_WHAT THIS TASK INVOLVES:_
Among the entries below, please repeat exactly and only the lines from the line containing "Locate an element on the screen. The" to the line containing "What do you see at coordinates (490, 1305)", both lines included.

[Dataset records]
════════

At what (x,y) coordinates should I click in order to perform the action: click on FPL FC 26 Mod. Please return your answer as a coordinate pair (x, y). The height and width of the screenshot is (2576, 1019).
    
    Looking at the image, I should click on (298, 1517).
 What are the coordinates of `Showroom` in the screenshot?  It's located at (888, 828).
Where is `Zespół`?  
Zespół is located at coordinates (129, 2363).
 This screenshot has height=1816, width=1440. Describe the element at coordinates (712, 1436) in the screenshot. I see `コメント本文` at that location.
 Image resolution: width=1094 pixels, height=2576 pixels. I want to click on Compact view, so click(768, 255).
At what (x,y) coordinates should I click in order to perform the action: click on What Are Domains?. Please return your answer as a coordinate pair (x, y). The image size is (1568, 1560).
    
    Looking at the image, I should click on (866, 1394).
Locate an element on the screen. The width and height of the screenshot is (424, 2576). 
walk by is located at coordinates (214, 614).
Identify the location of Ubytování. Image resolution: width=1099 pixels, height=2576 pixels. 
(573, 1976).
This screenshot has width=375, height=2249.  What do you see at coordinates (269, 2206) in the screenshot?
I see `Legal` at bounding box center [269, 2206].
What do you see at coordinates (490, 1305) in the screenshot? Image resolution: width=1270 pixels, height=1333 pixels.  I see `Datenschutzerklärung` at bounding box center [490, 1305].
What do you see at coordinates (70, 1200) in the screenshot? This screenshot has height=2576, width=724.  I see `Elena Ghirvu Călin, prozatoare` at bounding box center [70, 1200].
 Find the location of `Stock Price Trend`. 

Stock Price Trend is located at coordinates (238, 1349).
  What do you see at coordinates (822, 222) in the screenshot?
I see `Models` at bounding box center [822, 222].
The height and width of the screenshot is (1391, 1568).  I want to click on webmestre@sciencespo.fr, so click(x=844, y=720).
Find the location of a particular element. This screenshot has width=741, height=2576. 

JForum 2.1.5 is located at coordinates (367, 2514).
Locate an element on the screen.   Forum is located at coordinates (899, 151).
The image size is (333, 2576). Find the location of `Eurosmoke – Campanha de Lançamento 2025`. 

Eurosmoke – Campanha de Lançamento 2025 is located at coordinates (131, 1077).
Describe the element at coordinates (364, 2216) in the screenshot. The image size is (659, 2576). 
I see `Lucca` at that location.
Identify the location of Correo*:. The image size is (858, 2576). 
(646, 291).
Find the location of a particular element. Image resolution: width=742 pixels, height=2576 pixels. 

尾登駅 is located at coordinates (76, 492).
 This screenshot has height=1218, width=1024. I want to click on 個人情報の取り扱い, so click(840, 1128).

════════

_RESPONSE AREA:_
Locate an element on the screen. The width and height of the screenshot is (424, 2576). 
walk by is located at coordinates (214, 614).
Identify the location of Ubytování. Image resolution: width=1099 pixels, height=2576 pixels. 
(573, 1976).
This screenshot has width=375, height=2249.  What do you see at coordinates (269, 2206) in the screenshot?
I see `Legal` at bounding box center [269, 2206].
What do you see at coordinates (490, 1305) in the screenshot? Image resolution: width=1270 pixels, height=1333 pixels.  I see `Datenschutzerklärung` at bounding box center [490, 1305].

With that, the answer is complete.